Chapter 5: Expert Systems, Heuristics, Second Boom Flashcards
What is meant with Weak methods in AI?
An AI uses weak methods when they have difficulty scaling due to the limited amount of knowledge they can incorporate. The knowledge they use is only weakly applicable to a specific problem. Confusingly, nowadays the meaning of strong and weak AI are swapped, meaning that weak AI refers to an AI that can solve a specific problem well, but is not a general problem solver.
When began the shift to AI development for problem-specific solutions?
During the 1970s and 1980s
What is an expert system?
An expert system is a machine that emulates the decision making of a domain expert. This requires the application of domain-specific knowledge, reasoning using a vast knowledge base of rules and the process (search) is often augmented by heuristics. Knowledge is used to draw conclusions.
Give an example of an expert system
Dendral: Given a molecular structure, dendral could predict mass spectograms. Uses expert knowledge in the form of rules, heavily prunes the search of possible candidates. of substructures
What is Computational complexity theory, and give a year of when it was first developed? Also give 2 early examples of publications about complexity theory.
Computational complexity theory is a theory that deals with the study of the size of computational algorithms. It is usually divided into Time and Space complexity. The first one meaning, how much time or operations an algorithm takes to run a function. This is expressed in Big-Oh notation. Space complexity deals with the amount of memory the algorithm needs. It was developed in the 1960’s. In 1971, Cook publishes a paper that showed the NP-completeness of Boolean satisfiability. In 1972, Karp publishes a list of 21 NP-complete problems.

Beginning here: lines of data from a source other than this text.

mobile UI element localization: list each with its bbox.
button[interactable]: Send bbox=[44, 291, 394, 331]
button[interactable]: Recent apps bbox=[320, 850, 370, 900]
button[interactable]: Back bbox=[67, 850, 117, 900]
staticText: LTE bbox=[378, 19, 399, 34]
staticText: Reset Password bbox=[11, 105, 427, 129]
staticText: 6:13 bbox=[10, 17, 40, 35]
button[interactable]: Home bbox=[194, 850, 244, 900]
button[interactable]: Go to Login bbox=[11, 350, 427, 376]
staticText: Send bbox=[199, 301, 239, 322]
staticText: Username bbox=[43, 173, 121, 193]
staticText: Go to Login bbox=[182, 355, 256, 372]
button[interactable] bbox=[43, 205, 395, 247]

Give the definition of the word heuristic as formulized by Pearle (1984).
Heuristics are criteria, methods, or principles for deciding which among several alternative courses of action promises to be the most effective in order to achieve some goal.

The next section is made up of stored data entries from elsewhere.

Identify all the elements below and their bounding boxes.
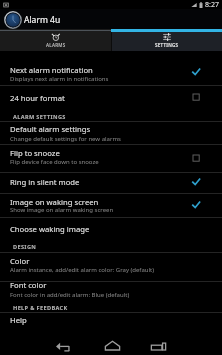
staticText: Default alarm settings	[10, 124, 91, 134]
button[interactable]: Back	[52, 330, 74, 355]
button[interactable]	[0, 122, 222, 144]
staticText: Change default settings for new alarms	[10, 135, 121, 143]
button[interactable]	[0, 145, 222, 172]
button[interactable]	[0, 173, 222, 193]
staticText: Help	[10, 315, 27, 325]
button[interactable]	[0, 53, 222, 85]
staticText: Font color in add/edit alarm: Blue (defa…	[10, 291, 130, 299]
staticText: Alarm 4u	[24, 14, 61, 26]
button[interactable]: SETTINGS	[111, 29, 222, 51]
staticText: Show image on alarm waking screen	[10, 206, 114, 214]
staticText: Font color	[10, 280, 47, 290]
button[interactable]: ALARMS	[0, 29, 111, 51]
button[interactable]	[0, 194, 222, 217]
staticText: Next alarm notification	[10, 65, 93, 75]
button[interactable]: Home	[101, 330, 123, 355]
button[interactable]: Recent apps	[147, 330, 169, 355]
staticText: ALARM SETTINGS	[13, 113, 66, 121]
button[interactable]	[0, 86, 222, 108]
staticText: HELP & FEEDBACK	[13, 304, 68, 312]
staticText: Ring in silent mode	[10, 177, 80, 187]
staticText: Image on waking screen	[10, 197, 99, 207]
staticText: Color	[10, 256, 30, 266]
staticText: SETTINGS	[155, 42, 179, 48]
staticText: 24 hour format	[10, 93, 65, 103]
staticText: ALARMS	[46, 42, 66, 48]
staticText: 8:27	[205, 0, 219, 9]
staticText: Displays next alarm in notifications	[10, 75, 109, 83]
button[interactable]	[0, 253, 222, 281]
staticText: Flip to snooze	[10, 148, 60, 158]
staticText: Flip device face down to snooze	[10, 158, 99, 166]
button[interactable]	[0, 218, 222, 238]
staticText: Alarm instance, add/edit alarm color: Gr…	[10, 266, 155, 274]
button[interactable]: Alarm 4u	[4, 11, 22, 29]
staticText: DESIGN	[13, 243, 37, 251]
button[interactable]	[0, 282, 222, 304]
staticText: Choose waking image	[10, 224, 90, 234]
button[interactable]	[0, 313, 222, 332]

This means these methods are rules of thumb, are not always optimal, are used to find something quickly and compromises between simplicity, efficiency, accuracy and completeness.
What are some real-life heuristics?
Checking fruit ripeness by touch, or move in the general direction of a destination instead of following the optimal route.
Explain the traveling salesman problem and give an example of a heuristic.
The traveling salesman problem is a problem in computer science, where given a set of cities connected by weighted edges, the task is to find the shortest possible route that visits each city exactly once and returns to the starting city. The problem is NP-hard, which means that there’s no known polynomial time algorithm that can solve the problem optimally for all inputs. An example of a heuristic is the Nearest Neighbor heuristic, which works as follows:
1. Start with an arbitrary node
2. Choose as next node an unvisited node, with minimum distance to the current node
3. Repeat until all nodes are visited, then return to the starting node along the shortest edge.
The solution depends on the starting node, and sometimes by picking the wrong starting node, a worst-case solution can be created.
When was Lisp developed?
1958 by McCarthy
When was Dendral developed?
1966 at Stanford, written in Lisp
When was Prolog developed?
1972, by Colmerauer
When was Mycin developed?
1974, at Standford, similar to Dendral.
What is the R1 system and when was it developed?
R1 was an Order configuration expert system for computer systems. It saved the company 40 million dollars a year. It was deployed commercially in 1982
What happened in 1988? And what did it lead to?
Nearly every major US corporation is using or investigating expert systems in 1988. This led to a supporting ecosystem of software tooling to build expert systems, as well as companies building specialized computers named Lisp machines. The industry went rom a few million in sales in 1980 to 2 billion in 1988.
Give a step by step approach to the Alpha beta pruning algorithm.
Step 1: Label the tree with the minimizing and maximizing players.
Step 2: Initialize Alpha en Beta to minus infinity and positive infinity respectively.
Step 3: When the maximizing player can choose a root node, update alpha with the maximum value of children. If the minimizing player can choose, update beta with the minimum value.
Step 4: When traversing back up the tree, update alpha and beta in the same way.
Step 5: If there ever comes up a situation where Alpha is greater or equal than Beta, prune the rest of the children.